Ces atrocités ont été commises sous le commandement du général Ratko Mladic. Le boucher de Srebrenica comme on le surnomme est recherché pour génocide et crimes contre l’humanité. Il est toujours en cavale.

Après six jours de marche, des rescapés du massacre arrivent dans la ville de Tuzla. Il s’agit d’une enclave musulmane sous protection de l’ONU. Parmi eux, se trouve Ilijaz. Il est aujourd’hui chirurgien à Sarajevo et pour lui, “parce qu’elle ne contient pas le mot même de Génocide, cette résolution ne servira à rien. C’est est une autre insulte profonde aux victimes, à ceux qui sont morts comme à ceux qui sont encore vivants”.

La Cour internationale de justice, Le Tribunal pénal international de l’Onu sur l’ex-Yougoslavie et en 2009, le Parlement européen, tous ont qualifié de génocide le massacre de Srebrenica. Les proches des victimes en attendaient autant de la Serbie.
Kada a perdu son mari et son fils à Srebrenica, elle estime déjà bien “qu’ils en aient parlé après tout ce temps. Nous attendons depuis tant d’années que la Serbie reconnaisse ses responsabilités”.
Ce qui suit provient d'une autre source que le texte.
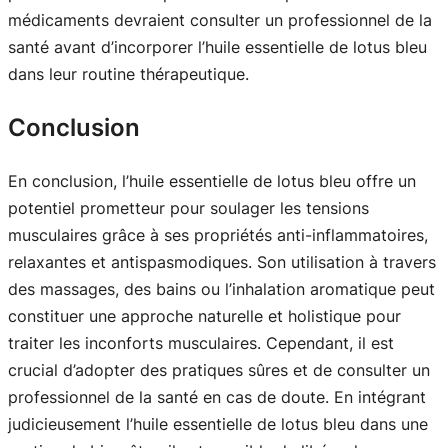
médicaments devraient consulter un professionnel de la
santé avant d’incorporer l’huile essentielle de lotus bleu
dans leur routine thérapeutique.
Conclusion
En conclusion, l’huile essentielle de lotus bleu offre un
potentiel prometteur pour soulager les tensions
musculaires grâce à ses propriétés anti-inflammatoires,
relaxantes et antispasmodiques. Son utilisation à travers
des massages, des bains ou l’inhalation aromatique peut
constituer une approche naturelle et holistique pour
traiter les inconforts musculaires. Cependant, il est
crucial d’adopter des pratiques sûres et de consulter un
professionnel de la santé en cas de doute. En intégrant
judicieusement l’huile essentielle de lotus bleu dans une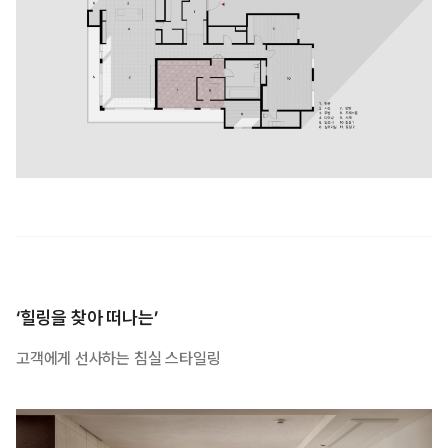
‘힐링을 찾아 떠나는’
고객에게 선사하는 침실 스타일링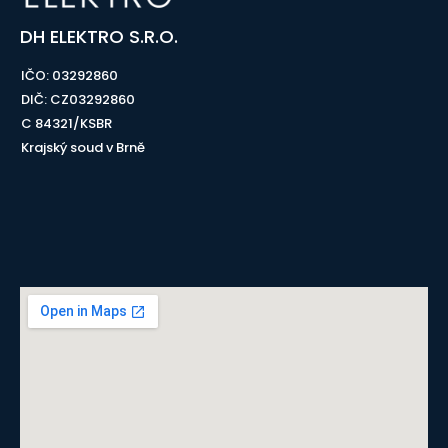
DH ELEKTRO S.R.O.
IČO: 03292860
DIČ: CZ03292860
C 84321/KSBR
Krajský soud v Brně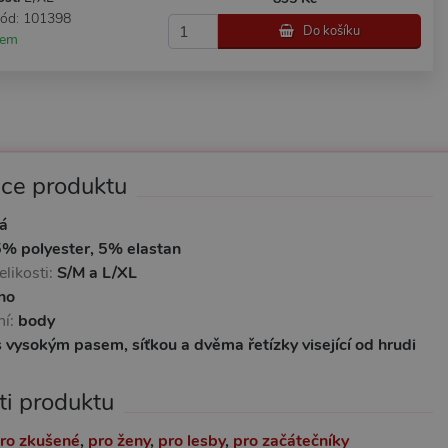
kód: 101398
Do košíku
dem
ace produktu
á
% polyester, 5% elastan
likosti:
S/M a L/XL
no
ní:
body
 vysokým pasem, síťkou a dvěma řetízky visející od hrudi
ti produktu
ro zkušené
,
pro ženy
,
pro lesby
,
pro začátečníky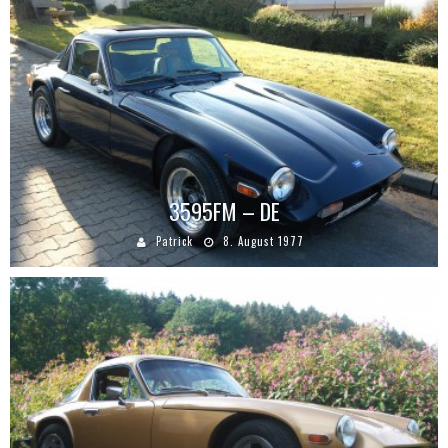
3595FM – DE
Patrick
8. August 1977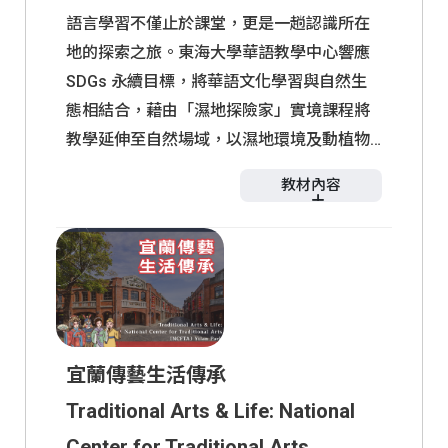
語言學習不僅止於課堂，更是一趟認識所在
地的探索之旅。東海大學華語教學中心響應
SDGs 永續目標，將華語文化學習與自然生
態相結合，藉由「濕地探險家」實境課程將
教學延伸至自然場域，以濕地環境及動植物
資源為核心，並依不同語言程度帶領華語學
教材內容
習者走進高美濕地，在提升華語能力的同
時，深度領略台灣生態之美。這不僅是語言
學習單
學習，更是一場融合人文與自然的多元探索
成人版(初中
成人版(中高
之旅。
兒少版
級)
級)
宜蘭傳藝生活傳承
Traditional Arts & Life: National
Center for Traditional Arts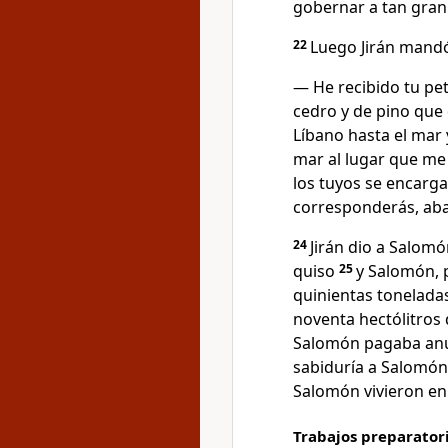
gobernar a tan gran
22
Luego Jirán mandó
— He recibido tu pet
cedro y de pino que 
Líbano hasta el mar 
mar al lugar que me 
los tuyos se encarga
corresponderás, aba
24
Jirán dio a Salom
quiso
25
y Salomón, p
quinientas toneladas
noventa hectólitros 
Salomón pagaba anu
sabiduría a Salomón,
Salomón vivieron en
Trabajos preparator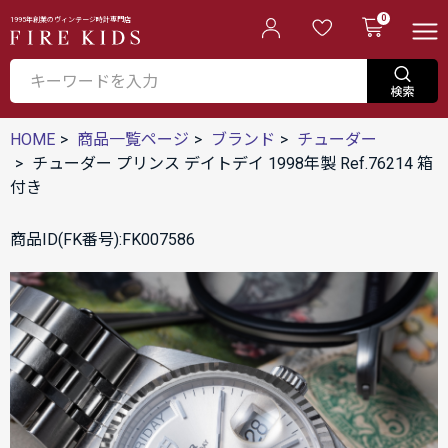
0
1995年創業のヴィンテージ時計専門店
HOME
商品一覧ページ
ブランド
チューダー
チューダー プリンス デイトデイ 1998年製 Ref.76214 箱
付き
商品ID(FK番号):FK007586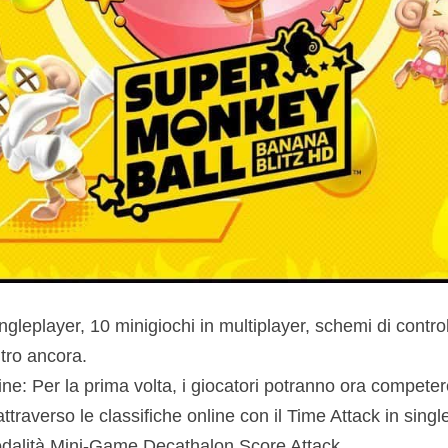
ngleplayer, 10 minigiochi in multiplayer, schemi di control
tro ancora.
ine: Per la prima volta, i giocatori potranno ora competere
attraverso le classifiche online con il Time Attack in singl
dalità Mini-Game Decathalon Score Attack.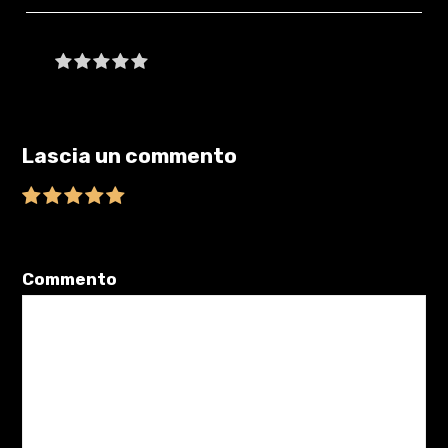
Be the first to write a review
Lascia un commento
Il tuo indirizzo email non sarà pubblicato.
I campi obbligatori sono
contrassegnati
*
Commento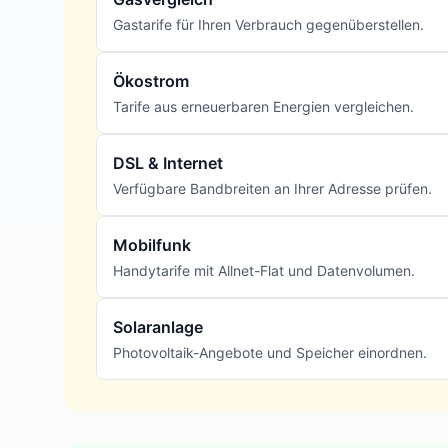
Gastarife für Ihren Verbrauch gegenüberstellen.
Ökostrom
Tarife aus erneuerbaren Energien vergleichen.
DSL & Internet
Verfügbare Bandbreiten an Ihrer Adresse prüfen.
Mobilfunk
Handytarife mit Allnet-Flat und Datenvolumen.
Solaranlage
Photovoltaik-Angebote und Speicher einordnen.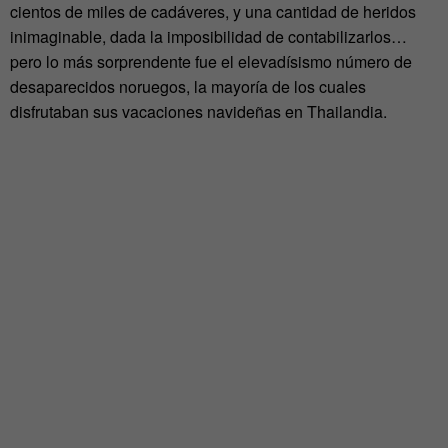
cientos de miles de cadáveres, y una cantidad de heridos
inimaginable, dada la imposibilidad de contabilizarlos…
pero lo más sorprendente fue el elevadísismo número de
desaparecidos noruegos, la mayoría de los cuales
disfrutaban sus vacaciones navideñas en Thailandia.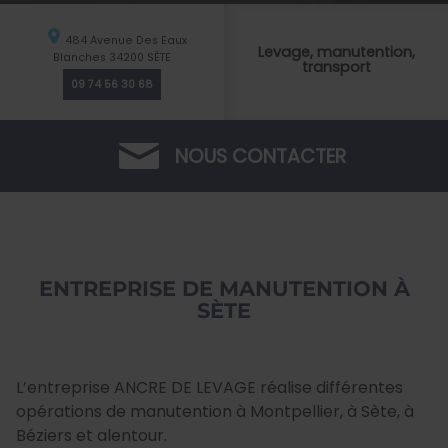
484 Avenue Des Eaux
Levage, manutention,
Blanches
34200
SÈTE
transport
09 74 56 30 68
NOUS CONTACTER
ENTREPRISE DE MANUTENTION À
SÈTE
L’entreprise ANCRE DE LEVAGE réalise différentes
opérations de manutention à Montpellier, à Sète, à
Béziers et alentour.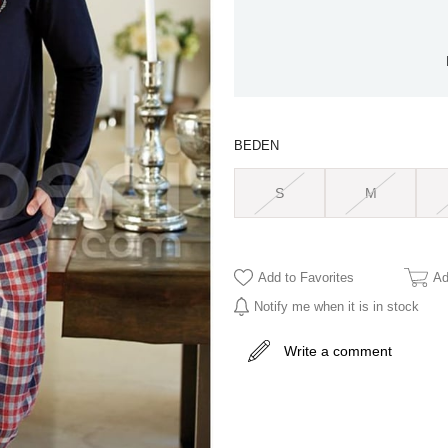
BEDEN
S
M
Add to Favorites
Ad
Notify me when it is in stock
Write a comment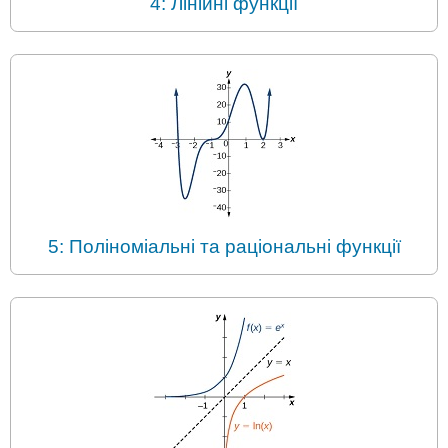
4: Лінійні функції
5: Поліноміальні та раціональні функції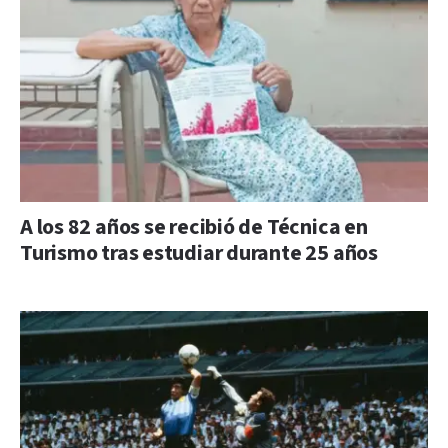
A los 82 años se recibió de Técnica en
Turismo tras estudiar durante 25 años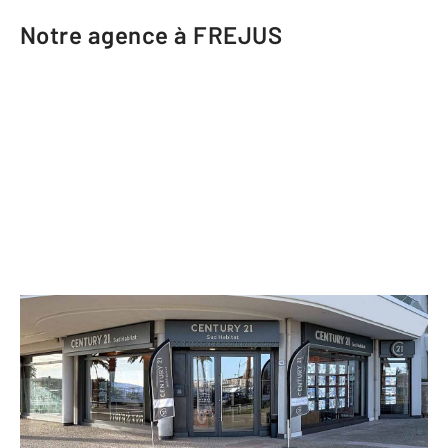
Notre agence à FREJUS
CENTURY 21 Sud Habitat
791 boulevard d'Alger, L'Acapulco 1
FREJUS - 83600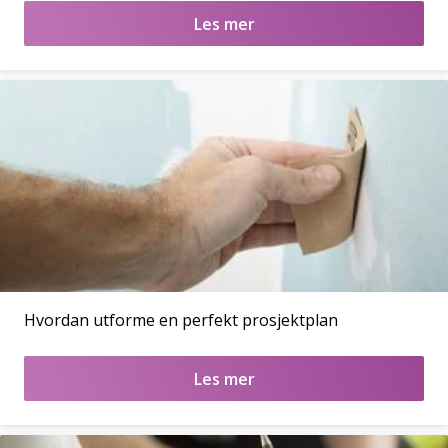
Les mer
Hvordan utforme en perfekt prosjektplan
Les mer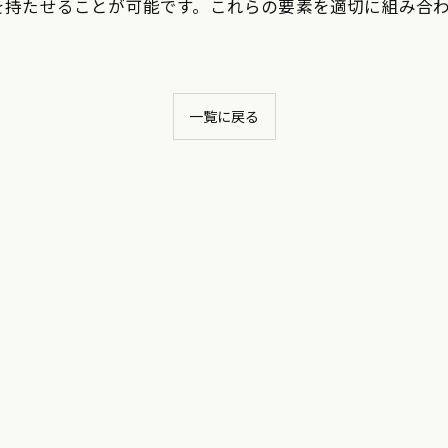
を持たせることが可能です。これらの要素を適切に組み合
一覧に戻る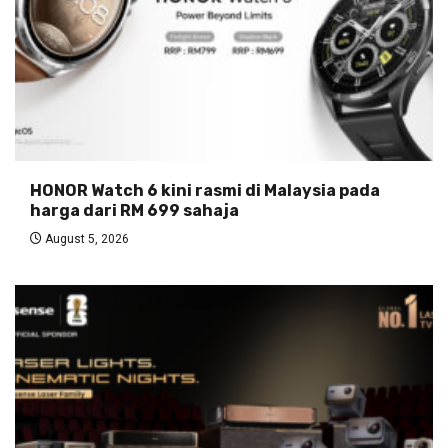
HONOR Watch 6 kini rasmi di Malaysia pada
harga dari RM 699 sahaja
August 5, 2026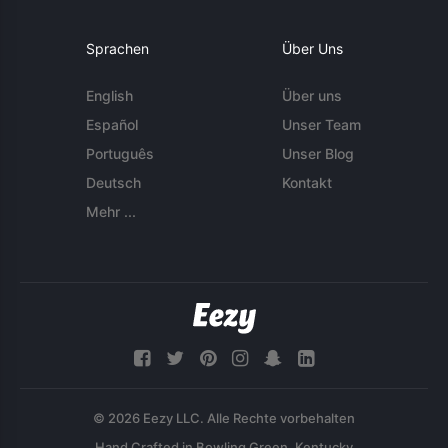
Sprachen
Über Uns
English
Über uns
Español
Unser Team
Português
Unser Blog
Deutsch
Kontakt
Mehr ...
© 2026 Eezy LLC. Alle Rechte vorbehalten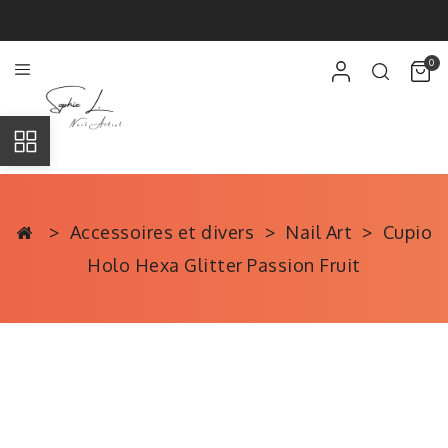
0
Accessoires et divers
Nail Art
Cupio
Holo Hexa Glitter Passion Fruit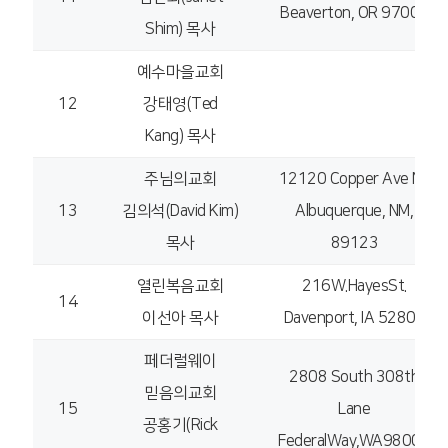
Beaverton, OR 97005
Shim) 목사
예수마을교회
12
강태영(Ted
Kang) 목사
주님의교회
12120 Copper Ave NE
13
김의석(David Kim)
Albuquerque, NM,
목사
89123
열린복음교회
216W.HayesSt.
14
이선아 목사
Davenport, IA 52803
페더럴웨이
2808 South 308th
믿음의교회
15
Lane
공홍기(Rick
FederalWay,WA98003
En 2007, la Cour de justice internationale soulignait en effet que la Serbie n‘était pas responsable du massacre mais que Belgrade était coupable de n’avoir rien fait pour empêcher la tuerie.

A une quinzaine de kilomètres de Sarajevo, dans la ville de Pale, on pense aussi aux exactions commises à l’encontre des Serbes dans les années 1990 et la récente résolution a du mal à passer.

“Il est trop tôt pour une telle décision”, explique un habitant, “nous devrions attendre et puis dans cette résolution, séparer les victimes Serbes et musulmanes n’est pas une bonne chose”.

La tuerie de Srebrenica a été qualifié par les médias occidentaux de pire massacre commis en Europe depuis la fin de la Seconde Guerre mondiale. Au total, 8373 musulmans bosniaques, principalement des hommes, auraient été tués dont plusieurs centaines avaient moins de 18 ans.